Consolidating two balance sheets
However, when you look at both parent and subsidiary as at 1 company, which is the purpose of consolidation, then you find out that there’s no transaction at all.In other words, group has not performed any transaction from the view of some external user.Therefore, when a group controller calls you every five minutes to remind you the consolidation package, you’ll know why!In our case study, combined numbers looks as follows: Of course, there are some strange and redundant numbers, for example both Mommy’s and Baby’s share capital, but we haven’t finished yet!I use it this way because for me it’s easier to verify and identify mistakes, but it’s up to you.I have described the consolidation procedures and their 3-step process in my previous article with the summary of IFRS 10 Consolidated financial statements, but let me repeat it here and follow these steps: After you make sure that all subsidiary’s assets and liabilities are stated at fair values and all the other conditions are met, you can combine, or add up like items.Below there are statements of financial positions of both Mommy and Baby at 31 December 20X4.

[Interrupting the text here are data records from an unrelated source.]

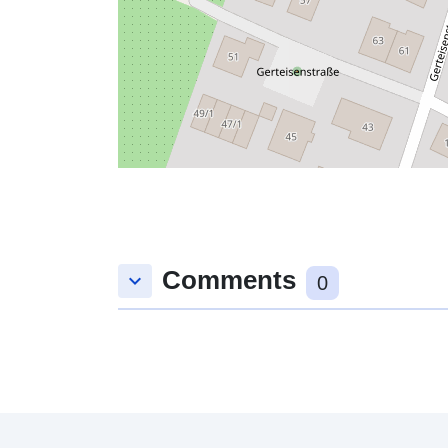
Comments
keyboard_arrow_down
0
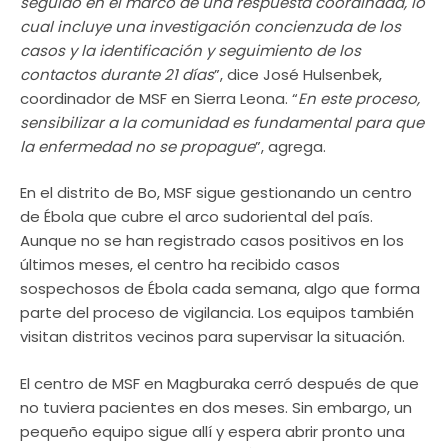
seguido en el marco de una respuesta coordinada, lo
cual incluye una investigación concienzuda de los
casos y la identificación y seguimiento de los
contactos durante 21 días
”, dice José Hulsenbek,
coordinador de MSF en Sierra Leona. “
En este proceso,
sensibilizar a la comunidad es fundamental para que
la enfermedad no se propague
”, agrega.
En el distrito de Bo, MSF sigue gestionando un centro
de Ébola que cubre el arco sudoriental del país.
Aunque no se han registrado casos positivos en los
últimos meses, el centro ha recibido casos
sospechosos de Ébola cada semana, algo que forma
parte del proceso de vigilancia. Los equipos también
visitan distritos vecinos para supervisar la situación.
El centro de MSF en Magburaka cerró después de que
no tuviera pacientes en dos meses. Sin embargo, un
pequeño equipo sigue allí y espera abrir pronto una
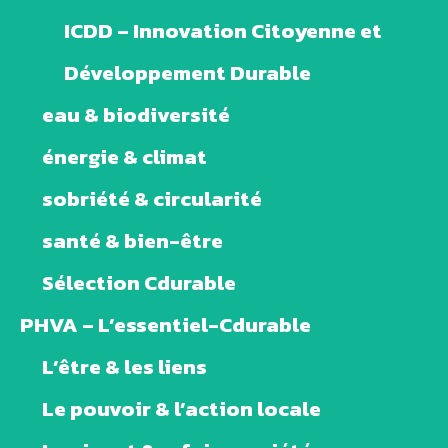
ICDD – Innovation Citoyenne et
Développement Durable
eau & biodiversité
énergie & climat
sobriété & circularité
santé & bien-être
Sélection Cdurable
PHVA – L’essentiel-Cdurable
L’être & les liens
Le pouvoir & l’action locale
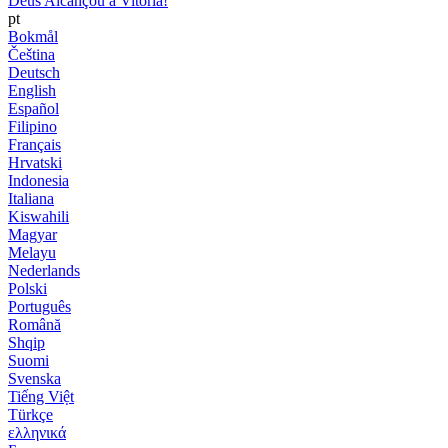
Deus Alcançou a Vitória!
pt
Bokmål
Čeština
Deutsch
English
Español
Filipino
Français
Hrvatski
Indonesia
Italiana
Kiswahili
Magyar
Melayu
Nederlands
Polski
Português
Română
Shqip
Suomi
Svenska
Tiếng Việt
Türkçe
ελληνικά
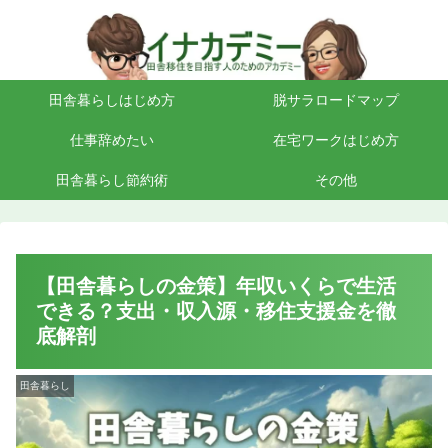
田舎暮らしはじめ方
脱サラロードマップ
仕事辞めたい
在宅ワークはじめ方
田舎暮らし節約術
その他
【田舎暮らしの金策】年収いくらで生活
できる？支出・収入源・移住支援金を徹
底解剖
田舎暮らし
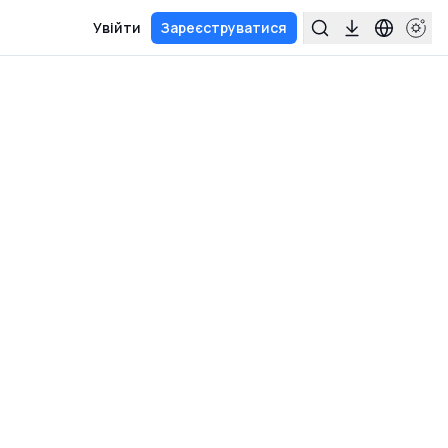
Увійти
Зареєструватися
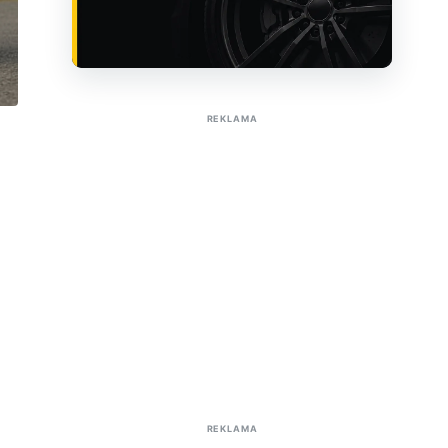
Sužinoti apie reklamą AutoTaktas portale
REKLAMA
REKLAMA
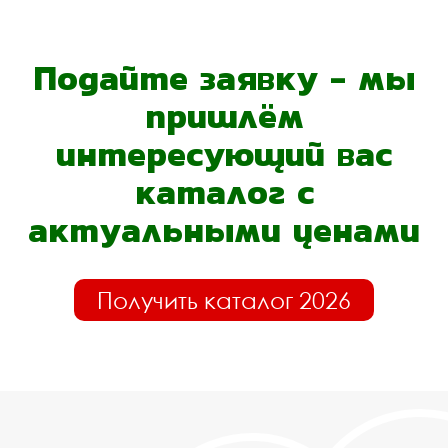
Подайте заявку - мы
пришлём
интересующий вас
каталог с
актуальными ценами
Получить каталог 2026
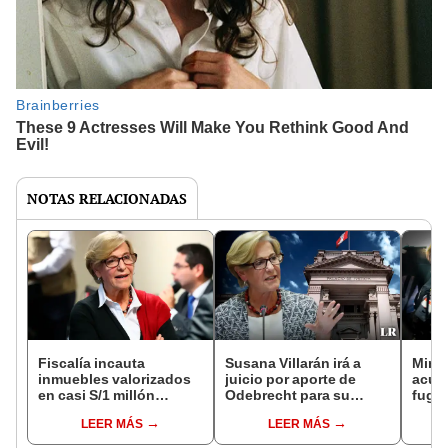
NOTAS RELACIONADAS
Fiscalía incauta
Susana Villarán irá a
Minis
inmuebles valorizados
juicio por aporte de
acusa
en casi S/1 millón
Odebrecht para su
fuga”
vinculados a
campaña: solicitan 29
tras 
LEER MÁS
LEER MÁS
investigación contra
años de prisión
firma
Susana Villarán
fech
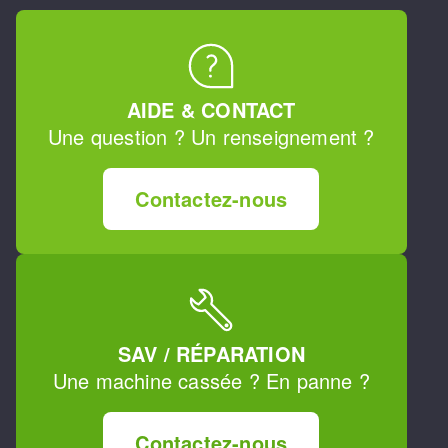
AIDE & CONTACT
Une question ? Un renseignement ?
Contactez-nous
SAV / RÉPARATION
Une machine cassée ? En panne ?
Contactez-nous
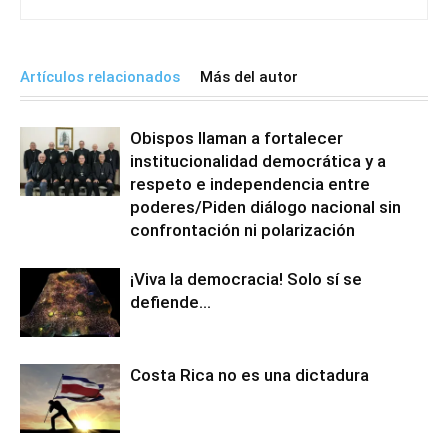
Artículos relacionados
Más del autor
Obispos llaman a fortalecer
institucionalidad democrática y a
respeto e independencia entre
poderes/Piden diálogo nacional sin
confrontación ni polarización
¡Viva la democracia! Solo sí se
defiende…
Costa Rica no es una dictadura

In today’s world, most groups spread their activities abroad and logically different members of the group operate in different currencies.It’s very easy when a parent (Mommy) and a subsidiary (Baby) use the same format of the statement of financial position – you just add Mommy’s PPE and Baby’s PPE, Mommy’s cash and Baby’s cash balance, etc. It’s a full IFRS learning package with more than 40 hours of private video tutorials, more than 140 IFRS case studies solved in Excel, more than 180 pages of handouts and many bonuses included.If you take action today and subscribe to the IFRS Kit, you’ll get it at discount! ” and subsidiaries’ accountants must fill them up along with preparing own financial statements.Is the consolidation process of combining the financial statements of two (or more) companies different when they operate in different currencies? If you want to combine the financial statements prepared in different currencies, you will still follow the same consolidation procedures.You still need to eliminate the share capital and pre-acquisition profits of a subsidiary with parent’s investment in a subsidiary (plus recognize any goodwill and/or non-controlling interest). We need to follow the rules in IAS 21 The Effects of Changes in Foreign Exchange Rates for translating the financial statements to a presentation currency.